很明显, 初始值为10的source 在父进程中值 减少了 1, 为9, 而子进程明显source的初始值 是10, 也就是说多进程之间并没有什么相互影响。

multiprocessing 方式创建子进程
fork 方式是仅在linux 下才有的接口, 在windows下并没有, 那么在windows下如何实现多进程呢, 这就用到了multiprocessing
multiprocessing 模块的Process 对象表示的是一个进程对象, 可以创建子进程并执行制定的函数
运行下面的代码:

from multiprocessing import Process
import os

def pro_do(name, func):
    print "This is child process %d from parent process %d, and name is  %s which is used for %s" %(os.getpid(), os.getppid(), name, func)

if __name__ == "__main__":
    print "Parent process id %d" %(os.getpid())
    #process 对象指定子进程将要执行的操作方法(pro_do), 以及该函数的对象列表args(必须是tuple格式, 且元素与pro_do的参数一一对应)
    pro = Process(target=pro_do, args=("test", "dev"))
    print "start child process"
    #启动子进程
    pro.start()
    #是否阻塞方式执行, 如果有, 则阻塞方式, 否则非阻塞
    pro.join() #if has this, it's synchronous operation or asynchronous operation
    print "Process end"

执行结果:

[root@server120 tmp]# python thread.py 
Parent process id 3308
start child process
This is child process 3309 from parent process 3308, and name is test which is used for dev
Process end

Pool 进程池
如果要启动大量的子进程,可以用进程池的方式批量创建子进程:

from multiprocessing import Pool
import os, time
def pro_do(process_num):
    print "child process id is %d" %(os.getpid())
    time.sleep(6 - process_num)
    print "this is process %d" %(process_num)
if __name__ == "__main__":
    print "Current process is %d" %(os.getpid())
    p = Pool()
    for i in range(5):
        p.apply_async(pro_do, (i,))  #增加新的进程
    p.close() # 禁止在增加新的进程
    p.join()
    print "pool process done"

执行结果如下:

Current process is 92212
child process id is 92213
child process id is 92214
this is process 1
child process id is 92214
this is process 0
child process id is 92213
this is process 2
child process id is 92214
this is process 3
this is process 4
pool process done

可以看到
child process id is 92213
child process id is 92214
是先输出的,后面的依次在等待了sleep的时间后输出 , 之所以立即输出了上面两个是因为Pool 进程池默认是按照cpu的数量开启子进程的, 我是在虚拟机中运行, 只分配了两核, 所以先立即启动两个子进程, 剩下的进程要等到前面的进程执行完成后才能启动。
不过也可以在p=Poo() 中使用Pool(5)来指定启动的子进程数量, 这样输出就是下面的了:

[root@vincent tmp]# python xx.py 
Current process is 92259
child process id is 92261
child process id is 92262
child process id is 92263
child process id is 92260
child process id is 92264
this is process 4
this is process 3
this is process 2
this is process 1
this is process 0
pool process done

进程间的通信
1)Queue
运行下面的程序:

from multiprocessing import Process, Queue
import os, time

def write_queue(q):
    for name in ["Yi_Zhi_Yu", "Tony" ,"San"]:
        print "put name %s to queue" %(name)
        q.put(name)
        time.sleep(2)
    print "write data finished"

def read_queue(q):
    print "begin to read data"
    while True:
        name = q.get()
        print "get name %s from queue" %(name)

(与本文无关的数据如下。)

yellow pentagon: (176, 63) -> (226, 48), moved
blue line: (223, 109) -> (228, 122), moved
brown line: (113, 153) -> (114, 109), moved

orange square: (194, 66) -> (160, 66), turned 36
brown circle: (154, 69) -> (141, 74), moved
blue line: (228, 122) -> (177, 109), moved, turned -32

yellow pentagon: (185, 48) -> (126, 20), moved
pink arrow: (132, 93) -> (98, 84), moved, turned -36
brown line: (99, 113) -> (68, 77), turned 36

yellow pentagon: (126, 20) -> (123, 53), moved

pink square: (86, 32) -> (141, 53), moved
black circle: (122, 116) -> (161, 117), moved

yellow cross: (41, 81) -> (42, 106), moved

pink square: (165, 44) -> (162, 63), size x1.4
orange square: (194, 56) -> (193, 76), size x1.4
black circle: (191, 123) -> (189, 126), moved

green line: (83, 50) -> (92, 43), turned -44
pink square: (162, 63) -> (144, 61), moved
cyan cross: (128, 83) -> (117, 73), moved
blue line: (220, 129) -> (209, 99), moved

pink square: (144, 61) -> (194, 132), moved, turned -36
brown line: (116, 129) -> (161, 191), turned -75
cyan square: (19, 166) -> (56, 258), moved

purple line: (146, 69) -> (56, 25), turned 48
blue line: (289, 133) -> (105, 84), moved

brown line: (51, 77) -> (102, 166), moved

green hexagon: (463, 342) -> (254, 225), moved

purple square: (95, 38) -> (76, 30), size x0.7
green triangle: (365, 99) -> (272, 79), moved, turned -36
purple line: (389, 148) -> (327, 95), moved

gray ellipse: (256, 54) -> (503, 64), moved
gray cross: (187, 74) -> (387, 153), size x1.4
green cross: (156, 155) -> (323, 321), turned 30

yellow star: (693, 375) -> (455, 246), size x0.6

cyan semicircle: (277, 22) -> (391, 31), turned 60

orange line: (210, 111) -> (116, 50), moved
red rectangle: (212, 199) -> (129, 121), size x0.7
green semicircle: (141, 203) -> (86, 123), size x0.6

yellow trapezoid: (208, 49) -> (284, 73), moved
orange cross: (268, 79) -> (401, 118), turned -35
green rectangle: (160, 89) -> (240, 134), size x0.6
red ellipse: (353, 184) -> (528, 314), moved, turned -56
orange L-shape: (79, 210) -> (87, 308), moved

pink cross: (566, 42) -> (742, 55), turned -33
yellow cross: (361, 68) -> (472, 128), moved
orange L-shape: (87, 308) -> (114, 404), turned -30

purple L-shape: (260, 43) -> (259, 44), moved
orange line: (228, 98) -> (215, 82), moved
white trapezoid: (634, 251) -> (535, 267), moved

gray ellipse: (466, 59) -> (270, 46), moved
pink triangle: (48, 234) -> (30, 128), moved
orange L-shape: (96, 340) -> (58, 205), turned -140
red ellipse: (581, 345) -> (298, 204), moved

if __name__ == "__main__":
    q = Queue()
    pw = Process(target=write_queue, args=(q,))
    pr = Process(target=read_queue,args=(q,))

    pw.start()
    pr.start()
    pw.join() #这个表示是否阻塞方式启动进程, 如果要立即读取的话, 两个进程的启动就应该是非阻塞式的, 所以pw在start后不能立即使用pw.join(), 要等pr start后方可
    pr.terminate() #服务进程,强制停止

运行结果如下:

[root@vincent tmp]# python xx.py 
begin to read data
put name Yi_Zhi_Yu to queue
get name Yi_Zhi_Yu from queue
put name Tony to queue
get name Tony from queue
put name San to queue
get name San from queue
write data finished

2)Pipe管道
运行下面的程序:

#!/usr/bin/env python
#encoding=utf-8

from multiprocessing import Process,Pipe
import os,time,sys

def send_pipe(p):
    names = ["Yi_Zhi_Yu", "Tony", "San"]
    for name in names:
        print "put name %s to Pipe" %(name)
        p.send(name)
        time.sleep(1)
def recv_pipe(p):
    print "Try to read data in pipe"
    while True:
            name = p.recv()
            print "get name %s from pipe" %(name)

if __name__ == "__main__":
   #pipe, one for send, one for read
   ps_pipe, pr_pipe = Pipe()
   #process
   ps = Process(target=send_pipe, args=(ps_pipe,))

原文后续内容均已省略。